On the church roof, three young German tourists listened with puzzlement to the villagers' words. Their description of the scene did not match the glossy brochures handed out to the Germans at the entrance. 'The brochure doesn't tell us anything about this,' said Andreas, from Frankfurt, pointing to the ruins of the village. His leaflet described the ancient synagogue, with a drawing of what the reconstructed building would look like. Of the rest of the site the brochure simply said: 'Until 1948, Biram was a Maronite Christian village. During the War of Independence the villagers were evacuated and the site is now under the auspices of the National Parks Authority.'

'At least we don't have to pay to come in,' laughed one of the villagers, going back past the ticket booth. That the people of Biram and Iqrit are able to joke about their plight suggests a remarkable lack of bitterness. A minority within a minority, these Christian Arabs have always chosen pragmatism rather than direct confrontation, and with each compromise their weakness has been exploited. The Israeli army ignored the High Court order of 1952, turning the villages into closed military areas so that the residents could not go back. The villagers have watched helplessly as Israeli communities have been built on their land.
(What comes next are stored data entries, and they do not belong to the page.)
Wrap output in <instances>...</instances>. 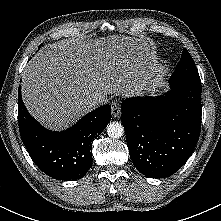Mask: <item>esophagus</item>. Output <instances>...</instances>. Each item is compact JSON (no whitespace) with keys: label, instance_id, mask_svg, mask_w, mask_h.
<instances>
[{"label":"esophagus","instance_id":"obj_1","mask_svg":"<svg viewBox=\"0 0 221 221\" xmlns=\"http://www.w3.org/2000/svg\"><path fill=\"white\" fill-rule=\"evenodd\" d=\"M111 112L114 117H119L121 114L120 103L118 100H114L111 104Z\"/></svg>","mask_w":221,"mask_h":221}]
</instances>
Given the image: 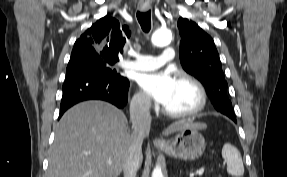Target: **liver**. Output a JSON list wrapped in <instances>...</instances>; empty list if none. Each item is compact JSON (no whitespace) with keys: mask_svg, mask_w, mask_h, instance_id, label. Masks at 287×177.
<instances>
[{"mask_svg":"<svg viewBox=\"0 0 287 177\" xmlns=\"http://www.w3.org/2000/svg\"><path fill=\"white\" fill-rule=\"evenodd\" d=\"M189 126L207 128L202 123L176 122L164 133ZM132 140L127 118L115 106L102 101L77 104L62 116L55 128L46 177H118Z\"/></svg>","mask_w":287,"mask_h":177,"instance_id":"6515ba94","label":"liver"}]
</instances>
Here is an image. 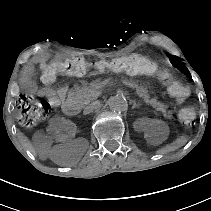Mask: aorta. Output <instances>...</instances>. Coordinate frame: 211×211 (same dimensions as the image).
Listing matches in <instances>:
<instances>
[{
    "mask_svg": "<svg viewBox=\"0 0 211 211\" xmlns=\"http://www.w3.org/2000/svg\"><path fill=\"white\" fill-rule=\"evenodd\" d=\"M109 108L115 112H123L127 110V101L121 96H112L108 100Z\"/></svg>",
    "mask_w": 211,
    "mask_h": 211,
    "instance_id": "obj_1",
    "label": "aorta"
}]
</instances>
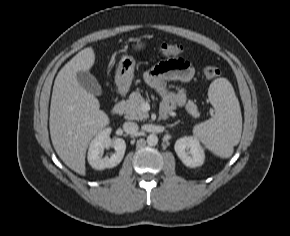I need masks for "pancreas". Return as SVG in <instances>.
Here are the masks:
<instances>
[{
  "label": "pancreas",
  "instance_id": "obj_1",
  "mask_svg": "<svg viewBox=\"0 0 290 236\" xmlns=\"http://www.w3.org/2000/svg\"><path fill=\"white\" fill-rule=\"evenodd\" d=\"M145 99L141 96L140 92H132L129 98L126 100L124 107L125 118L128 120H143L149 117L147 112H144L141 108ZM186 111L193 117H199L196 104L189 100L185 106Z\"/></svg>",
  "mask_w": 290,
  "mask_h": 236
}]
</instances>
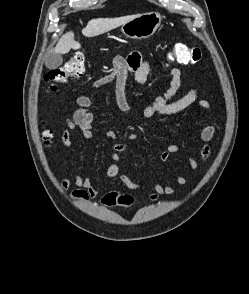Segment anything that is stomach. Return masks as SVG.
Here are the masks:
<instances>
[{"mask_svg":"<svg viewBox=\"0 0 249 294\" xmlns=\"http://www.w3.org/2000/svg\"><path fill=\"white\" fill-rule=\"evenodd\" d=\"M161 23V16L157 12H147L123 24L121 32L129 39L141 40L152 36Z\"/></svg>","mask_w":249,"mask_h":294,"instance_id":"1","label":"stomach"}]
</instances>
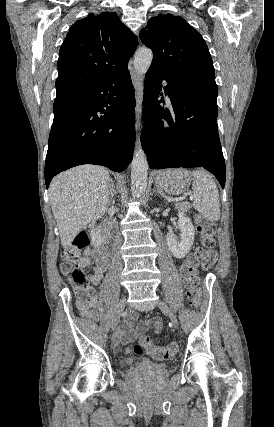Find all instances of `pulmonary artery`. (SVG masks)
Segmentation results:
<instances>
[{
    "label": "pulmonary artery",
    "instance_id": "pulmonary-artery-1",
    "mask_svg": "<svg viewBox=\"0 0 274 427\" xmlns=\"http://www.w3.org/2000/svg\"><path fill=\"white\" fill-rule=\"evenodd\" d=\"M166 100H167V102H170V97L168 94H166Z\"/></svg>",
    "mask_w": 274,
    "mask_h": 427
}]
</instances>
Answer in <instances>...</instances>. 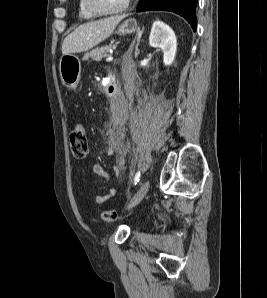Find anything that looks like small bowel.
<instances>
[{"label":"small bowel","instance_id":"small-bowel-1","mask_svg":"<svg viewBox=\"0 0 267 298\" xmlns=\"http://www.w3.org/2000/svg\"><path fill=\"white\" fill-rule=\"evenodd\" d=\"M91 170H92V173L98 175L99 177H102V178L108 177L107 172L100 164H93ZM116 193H117V189L111 188L107 194L97 195L95 201L97 204L101 205L106 201H108L110 198L114 197Z\"/></svg>","mask_w":267,"mask_h":298}]
</instances>
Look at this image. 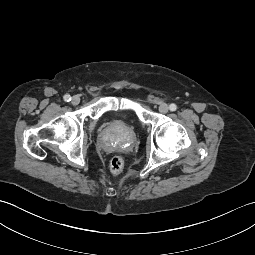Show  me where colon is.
I'll return each mask as SVG.
<instances>
[{
  "instance_id": "obj_1",
  "label": "colon",
  "mask_w": 255,
  "mask_h": 255,
  "mask_svg": "<svg viewBox=\"0 0 255 255\" xmlns=\"http://www.w3.org/2000/svg\"><path fill=\"white\" fill-rule=\"evenodd\" d=\"M124 165V159L119 155H115L110 159L109 170L113 175H119L122 173Z\"/></svg>"
}]
</instances>
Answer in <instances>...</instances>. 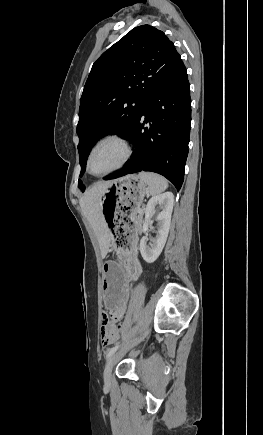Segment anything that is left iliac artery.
Instances as JSON below:
<instances>
[{
  "label": "left iliac artery",
  "mask_w": 263,
  "mask_h": 435,
  "mask_svg": "<svg viewBox=\"0 0 263 435\" xmlns=\"http://www.w3.org/2000/svg\"><path fill=\"white\" fill-rule=\"evenodd\" d=\"M119 347H120V345H116V346L112 347L107 354V358H109L113 353H115L119 349Z\"/></svg>",
  "instance_id": "obj_1"
}]
</instances>
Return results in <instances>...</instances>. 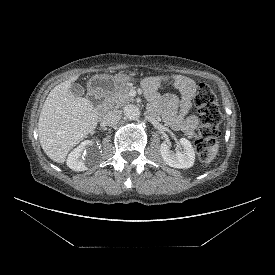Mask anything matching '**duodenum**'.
Instances as JSON below:
<instances>
[{"label":"duodenum","mask_w":275,"mask_h":275,"mask_svg":"<svg viewBox=\"0 0 275 275\" xmlns=\"http://www.w3.org/2000/svg\"><path fill=\"white\" fill-rule=\"evenodd\" d=\"M93 95L99 101L98 111H99V114L102 116L108 111V108H109L108 102L103 92L100 90H97V89L93 90Z\"/></svg>","instance_id":"410a0bca"}]
</instances>
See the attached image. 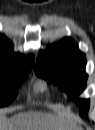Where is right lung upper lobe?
Wrapping results in <instances>:
<instances>
[{
    "instance_id": "1",
    "label": "right lung upper lobe",
    "mask_w": 95,
    "mask_h": 130,
    "mask_svg": "<svg viewBox=\"0 0 95 130\" xmlns=\"http://www.w3.org/2000/svg\"><path fill=\"white\" fill-rule=\"evenodd\" d=\"M32 55L24 58L13 52L12 44L3 35H0V71L2 70H30L33 66Z\"/></svg>"
}]
</instances>
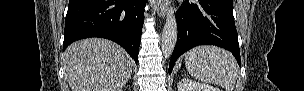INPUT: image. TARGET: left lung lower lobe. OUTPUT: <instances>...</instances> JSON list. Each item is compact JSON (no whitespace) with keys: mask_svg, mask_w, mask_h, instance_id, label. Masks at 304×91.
Segmentation results:
<instances>
[{"mask_svg":"<svg viewBox=\"0 0 304 91\" xmlns=\"http://www.w3.org/2000/svg\"><path fill=\"white\" fill-rule=\"evenodd\" d=\"M232 3L233 0H185L176 14L178 39L169 74L177 58L198 45H216L231 51L241 67Z\"/></svg>","mask_w":304,"mask_h":91,"instance_id":"obj_1","label":"left lung lower lobe"}]
</instances>
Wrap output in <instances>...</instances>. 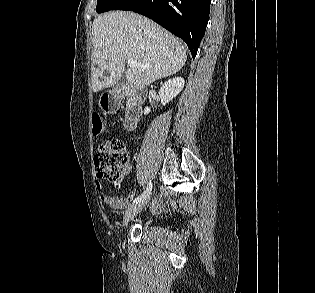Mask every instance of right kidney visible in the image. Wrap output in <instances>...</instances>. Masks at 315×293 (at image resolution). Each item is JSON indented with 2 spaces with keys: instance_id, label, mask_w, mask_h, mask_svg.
<instances>
[{
  "instance_id": "ca27d5eb",
  "label": "right kidney",
  "mask_w": 315,
  "mask_h": 293,
  "mask_svg": "<svg viewBox=\"0 0 315 293\" xmlns=\"http://www.w3.org/2000/svg\"><path fill=\"white\" fill-rule=\"evenodd\" d=\"M185 81L182 77H175L166 81L159 91V97L161 99L162 105L169 103L174 97H176L184 88ZM151 109L146 107L144 109V114H149Z\"/></svg>"
}]
</instances>
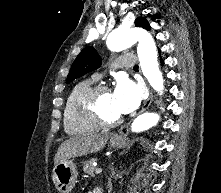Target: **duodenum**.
I'll use <instances>...</instances> for the list:
<instances>
[{"mask_svg": "<svg viewBox=\"0 0 221 193\" xmlns=\"http://www.w3.org/2000/svg\"><path fill=\"white\" fill-rule=\"evenodd\" d=\"M93 193H104L101 189H95Z\"/></svg>", "mask_w": 221, "mask_h": 193, "instance_id": "obj_1", "label": "duodenum"}]
</instances>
'We always had good relations with all the conquerors of Biram - the British, the Israelis,' said Father Bishara, without a trace of irony. 'We always hoped to live in peace with the Jews,' added Elias Jacob, standing in the remains of what was once his schoolyard. 'This was how our principles and our religion told us to behave, to treat the Jew as our friend.'

Some of the younger villagers believe that Israel always intended to transfer all Arabs out of the country. 'They want a Jewish state without Arabs. We were only ever going to be temporary citizens,' says Ibrahim Afif. But the elderly take a more generous view. 'Maybe they didn't want us here - I don't know. I think they just needed the land,' Mr Jacob says.

The villagers' latest compromise with Israel, which they hope will hasten their return, has been to give up their claim to the Biram lands taken by Israeli communities, saying they will be happy to go back and live on only a third of the 400 acres they orginally owned.

'Even if I never come back to my home, at least I will come back here one day,' says Abu Ibrahim, standing outside his family tomb. Around him the other villagers gather proudly in the overcrowded cemetery. At least they have won the right to return to Biram to bury their dead.